(Saved entries)
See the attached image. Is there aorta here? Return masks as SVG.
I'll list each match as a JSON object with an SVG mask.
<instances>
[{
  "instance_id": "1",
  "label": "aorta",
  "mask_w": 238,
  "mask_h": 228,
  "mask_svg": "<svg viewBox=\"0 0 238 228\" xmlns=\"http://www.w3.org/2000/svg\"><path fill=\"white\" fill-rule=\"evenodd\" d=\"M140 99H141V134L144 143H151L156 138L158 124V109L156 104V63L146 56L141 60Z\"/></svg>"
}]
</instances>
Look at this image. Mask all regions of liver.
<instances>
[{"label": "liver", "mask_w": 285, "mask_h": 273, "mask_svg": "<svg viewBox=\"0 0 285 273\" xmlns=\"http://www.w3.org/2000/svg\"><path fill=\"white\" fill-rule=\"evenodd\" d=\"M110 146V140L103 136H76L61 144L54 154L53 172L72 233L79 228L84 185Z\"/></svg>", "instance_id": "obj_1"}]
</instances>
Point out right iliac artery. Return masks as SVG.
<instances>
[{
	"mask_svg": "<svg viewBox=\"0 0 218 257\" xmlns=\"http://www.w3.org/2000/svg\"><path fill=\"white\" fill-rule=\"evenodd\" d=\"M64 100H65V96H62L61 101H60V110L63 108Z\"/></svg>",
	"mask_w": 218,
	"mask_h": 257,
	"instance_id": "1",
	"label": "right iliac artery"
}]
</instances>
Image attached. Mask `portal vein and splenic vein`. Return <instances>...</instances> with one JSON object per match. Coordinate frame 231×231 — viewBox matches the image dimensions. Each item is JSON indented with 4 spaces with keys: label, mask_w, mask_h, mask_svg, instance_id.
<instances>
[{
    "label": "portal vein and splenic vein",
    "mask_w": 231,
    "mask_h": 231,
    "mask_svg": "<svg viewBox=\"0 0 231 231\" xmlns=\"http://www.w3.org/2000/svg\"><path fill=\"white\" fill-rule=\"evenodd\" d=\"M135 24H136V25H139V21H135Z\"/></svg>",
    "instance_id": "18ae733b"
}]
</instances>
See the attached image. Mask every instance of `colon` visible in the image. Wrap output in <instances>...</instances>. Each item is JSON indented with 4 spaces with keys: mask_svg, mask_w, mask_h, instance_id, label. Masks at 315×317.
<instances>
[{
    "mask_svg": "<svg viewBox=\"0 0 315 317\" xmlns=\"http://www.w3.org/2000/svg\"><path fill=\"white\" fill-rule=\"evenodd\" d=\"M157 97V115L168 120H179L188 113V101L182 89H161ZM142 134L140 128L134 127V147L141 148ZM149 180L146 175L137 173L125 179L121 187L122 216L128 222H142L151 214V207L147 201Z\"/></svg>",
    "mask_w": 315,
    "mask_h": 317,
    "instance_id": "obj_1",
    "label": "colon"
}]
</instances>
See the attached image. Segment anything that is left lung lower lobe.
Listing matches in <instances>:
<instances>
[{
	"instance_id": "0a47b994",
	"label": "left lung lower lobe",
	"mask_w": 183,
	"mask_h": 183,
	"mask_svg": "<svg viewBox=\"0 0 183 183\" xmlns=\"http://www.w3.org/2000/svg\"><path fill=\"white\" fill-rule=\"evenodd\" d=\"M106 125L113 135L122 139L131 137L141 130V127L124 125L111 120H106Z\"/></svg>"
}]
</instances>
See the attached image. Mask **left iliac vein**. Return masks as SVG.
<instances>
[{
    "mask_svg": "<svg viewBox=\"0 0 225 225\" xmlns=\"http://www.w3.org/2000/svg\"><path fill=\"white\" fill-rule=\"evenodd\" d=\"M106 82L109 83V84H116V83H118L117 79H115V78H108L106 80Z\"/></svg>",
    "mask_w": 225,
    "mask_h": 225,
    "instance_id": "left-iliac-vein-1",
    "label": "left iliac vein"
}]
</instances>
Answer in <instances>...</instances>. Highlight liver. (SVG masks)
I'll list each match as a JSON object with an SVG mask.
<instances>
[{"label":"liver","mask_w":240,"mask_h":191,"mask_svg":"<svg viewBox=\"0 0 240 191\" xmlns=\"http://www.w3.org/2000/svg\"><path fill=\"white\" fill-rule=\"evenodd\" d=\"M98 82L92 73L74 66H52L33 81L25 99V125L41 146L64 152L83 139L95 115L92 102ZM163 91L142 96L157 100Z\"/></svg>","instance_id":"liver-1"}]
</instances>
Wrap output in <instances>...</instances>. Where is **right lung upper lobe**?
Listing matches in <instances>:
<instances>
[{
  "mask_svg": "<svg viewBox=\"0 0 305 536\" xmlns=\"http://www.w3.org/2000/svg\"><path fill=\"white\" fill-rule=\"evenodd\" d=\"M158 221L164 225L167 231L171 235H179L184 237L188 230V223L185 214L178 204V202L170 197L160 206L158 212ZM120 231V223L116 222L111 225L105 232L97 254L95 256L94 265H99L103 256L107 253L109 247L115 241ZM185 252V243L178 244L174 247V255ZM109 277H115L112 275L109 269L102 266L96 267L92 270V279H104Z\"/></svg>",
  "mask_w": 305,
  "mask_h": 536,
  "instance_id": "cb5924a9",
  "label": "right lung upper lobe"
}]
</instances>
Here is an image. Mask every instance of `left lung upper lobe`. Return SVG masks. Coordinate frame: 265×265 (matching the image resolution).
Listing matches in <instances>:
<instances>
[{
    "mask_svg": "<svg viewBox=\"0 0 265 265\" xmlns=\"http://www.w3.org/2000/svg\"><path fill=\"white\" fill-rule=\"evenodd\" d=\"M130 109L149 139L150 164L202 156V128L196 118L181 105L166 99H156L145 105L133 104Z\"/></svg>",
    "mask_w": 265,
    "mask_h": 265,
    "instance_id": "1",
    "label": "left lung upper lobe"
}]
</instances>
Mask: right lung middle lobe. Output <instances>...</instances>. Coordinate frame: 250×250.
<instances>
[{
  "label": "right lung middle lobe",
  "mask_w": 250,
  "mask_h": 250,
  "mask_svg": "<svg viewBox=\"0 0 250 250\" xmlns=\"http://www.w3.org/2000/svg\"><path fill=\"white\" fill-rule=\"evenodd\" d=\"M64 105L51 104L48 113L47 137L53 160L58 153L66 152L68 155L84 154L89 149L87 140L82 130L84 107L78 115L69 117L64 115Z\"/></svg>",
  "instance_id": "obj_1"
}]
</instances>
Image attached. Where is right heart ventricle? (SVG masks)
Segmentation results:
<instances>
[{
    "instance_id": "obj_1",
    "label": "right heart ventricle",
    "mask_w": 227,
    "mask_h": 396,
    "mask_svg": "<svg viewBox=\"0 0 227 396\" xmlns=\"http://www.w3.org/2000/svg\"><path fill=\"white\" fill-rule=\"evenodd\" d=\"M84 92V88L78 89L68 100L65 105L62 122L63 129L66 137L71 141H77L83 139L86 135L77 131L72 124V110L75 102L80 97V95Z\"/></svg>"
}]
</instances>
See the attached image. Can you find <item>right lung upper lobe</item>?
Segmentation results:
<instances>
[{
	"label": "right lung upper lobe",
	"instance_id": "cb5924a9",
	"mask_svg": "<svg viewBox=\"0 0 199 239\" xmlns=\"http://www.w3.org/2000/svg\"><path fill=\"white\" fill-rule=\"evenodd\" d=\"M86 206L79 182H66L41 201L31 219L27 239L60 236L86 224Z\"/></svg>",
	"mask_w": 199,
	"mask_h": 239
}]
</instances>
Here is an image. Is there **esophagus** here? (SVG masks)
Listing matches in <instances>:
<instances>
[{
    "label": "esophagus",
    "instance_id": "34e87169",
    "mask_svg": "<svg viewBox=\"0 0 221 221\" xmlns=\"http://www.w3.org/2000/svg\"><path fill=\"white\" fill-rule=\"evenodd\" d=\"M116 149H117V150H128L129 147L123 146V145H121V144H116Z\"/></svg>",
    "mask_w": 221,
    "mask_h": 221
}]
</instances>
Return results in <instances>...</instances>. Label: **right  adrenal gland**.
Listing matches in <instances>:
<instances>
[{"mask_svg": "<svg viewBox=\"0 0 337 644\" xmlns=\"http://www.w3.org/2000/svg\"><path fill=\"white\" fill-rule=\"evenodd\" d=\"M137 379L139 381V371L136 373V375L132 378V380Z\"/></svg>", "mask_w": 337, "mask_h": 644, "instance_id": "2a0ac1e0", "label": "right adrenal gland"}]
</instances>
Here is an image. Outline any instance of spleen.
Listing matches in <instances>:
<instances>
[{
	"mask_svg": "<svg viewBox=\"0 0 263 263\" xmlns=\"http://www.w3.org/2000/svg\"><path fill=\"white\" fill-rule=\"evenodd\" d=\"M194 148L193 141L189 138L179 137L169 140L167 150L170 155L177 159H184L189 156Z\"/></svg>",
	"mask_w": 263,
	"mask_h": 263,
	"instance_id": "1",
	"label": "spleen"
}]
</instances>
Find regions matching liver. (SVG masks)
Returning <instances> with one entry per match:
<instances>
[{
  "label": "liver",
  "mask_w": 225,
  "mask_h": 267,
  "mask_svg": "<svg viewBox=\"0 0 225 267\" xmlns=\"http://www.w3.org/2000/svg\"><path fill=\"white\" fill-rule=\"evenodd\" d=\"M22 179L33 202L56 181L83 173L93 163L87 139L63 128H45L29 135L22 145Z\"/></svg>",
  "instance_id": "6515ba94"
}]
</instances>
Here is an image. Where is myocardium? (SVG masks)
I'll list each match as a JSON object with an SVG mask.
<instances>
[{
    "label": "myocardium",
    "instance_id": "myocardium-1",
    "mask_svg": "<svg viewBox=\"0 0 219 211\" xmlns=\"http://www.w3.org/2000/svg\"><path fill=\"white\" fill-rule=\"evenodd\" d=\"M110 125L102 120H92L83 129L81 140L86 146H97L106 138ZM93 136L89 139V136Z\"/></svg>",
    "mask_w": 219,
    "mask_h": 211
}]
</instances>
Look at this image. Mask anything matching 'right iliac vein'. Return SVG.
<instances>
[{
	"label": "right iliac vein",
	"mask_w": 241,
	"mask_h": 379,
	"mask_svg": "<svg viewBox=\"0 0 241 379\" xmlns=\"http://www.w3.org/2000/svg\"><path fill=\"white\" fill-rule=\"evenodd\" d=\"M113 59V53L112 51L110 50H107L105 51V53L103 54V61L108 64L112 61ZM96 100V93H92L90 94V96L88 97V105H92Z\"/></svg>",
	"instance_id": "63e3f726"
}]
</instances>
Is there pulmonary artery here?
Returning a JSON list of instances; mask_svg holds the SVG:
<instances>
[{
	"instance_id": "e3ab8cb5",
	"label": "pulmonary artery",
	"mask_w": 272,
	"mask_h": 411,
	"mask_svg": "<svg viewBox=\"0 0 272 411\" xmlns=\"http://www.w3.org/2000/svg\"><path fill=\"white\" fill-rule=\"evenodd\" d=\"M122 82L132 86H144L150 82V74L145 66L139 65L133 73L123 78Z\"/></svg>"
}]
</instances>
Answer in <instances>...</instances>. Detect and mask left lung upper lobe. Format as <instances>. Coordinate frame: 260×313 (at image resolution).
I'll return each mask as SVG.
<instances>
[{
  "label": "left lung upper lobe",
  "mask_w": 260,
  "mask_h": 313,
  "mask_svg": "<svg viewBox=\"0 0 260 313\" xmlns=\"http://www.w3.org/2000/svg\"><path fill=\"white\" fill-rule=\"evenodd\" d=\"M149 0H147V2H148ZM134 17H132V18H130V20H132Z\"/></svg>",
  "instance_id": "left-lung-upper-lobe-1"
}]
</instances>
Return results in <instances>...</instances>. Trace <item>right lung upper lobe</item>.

## DIRECTIONS FOR THIS TASK
Print each line, exactly as written, from the one that contains "Here is an image. Where" to the end of the data above, with both end lines included and nothing else.

## EXERCISE RESULT
Here is an image. Where is myocardium? (SVG masks)
I'll list each match as a JSON object with an SVG mask.
<instances>
[{
    "label": "myocardium",
    "instance_id": "myocardium-1",
    "mask_svg": "<svg viewBox=\"0 0 219 211\" xmlns=\"http://www.w3.org/2000/svg\"><path fill=\"white\" fill-rule=\"evenodd\" d=\"M110 125L102 120H92L83 129L81 140L86 146H97L106 138ZM93 136L89 139V136Z\"/></svg>",
    "mask_w": 219,
    "mask_h": 211
}]
</instances>
Look at this image. Mask anything matching 'right iliac vein'. Return SVG.
<instances>
[{
	"label": "right iliac vein",
	"mask_w": 241,
	"mask_h": 379,
	"mask_svg": "<svg viewBox=\"0 0 241 379\" xmlns=\"http://www.w3.org/2000/svg\"><path fill=\"white\" fill-rule=\"evenodd\" d=\"M113 59V53L112 51L110 50H107L105 51V53L103 54V61L108 64L112 61ZM96 100V93H92L90 94V96L88 97V105H92Z\"/></svg>",
	"instance_id": "63e3f726"
}]
</instances>
Is there pulmonary artery here?
Returning a JSON list of instances; mask_svg holds the SVG:
<instances>
[{
	"instance_id": "e3ab8cb5",
	"label": "pulmonary artery",
	"mask_w": 272,
	"mask_h": 411,
	"mask_svg": "<svg viewBox=\"0 0 272 411\" xmlns=\"http://www.w3.org/2000/svg\"><path fill=\"white\" fill-rule=\"evenodd\" d=\"M122 82L132 86H144L150 82V74L145 66L139 65L133 73L123 78Z\"/></svg>"
}]
</instances>
Answer in <instances>...</instances>. Detect and mask left lung upper lobe. Format as <instances>. Coordinate frame: 260×313 (at image resolution).
I'll return each mask as SVG.
<instances>
[{
  "label": "left lung upper lobe",
  "mask_w": 260,
  "mask_h": 313,
  "mask_svg": "<svg viewBox=\"0 0 260 313\" xmlns=\"http://www.w3.org/2000/svg\"><path fill=\"white\" fill-rule=\"evenodd\" d=\"M149 0H147V2H148ZM134 17H132V18H130V20H132Z\"/></svg>",
  "instance_id": "left-lung-upper-lobe-1"
}]
</instances>
Return results in <instances>...</instances>. Trace <item>right lung upper lobe</item>.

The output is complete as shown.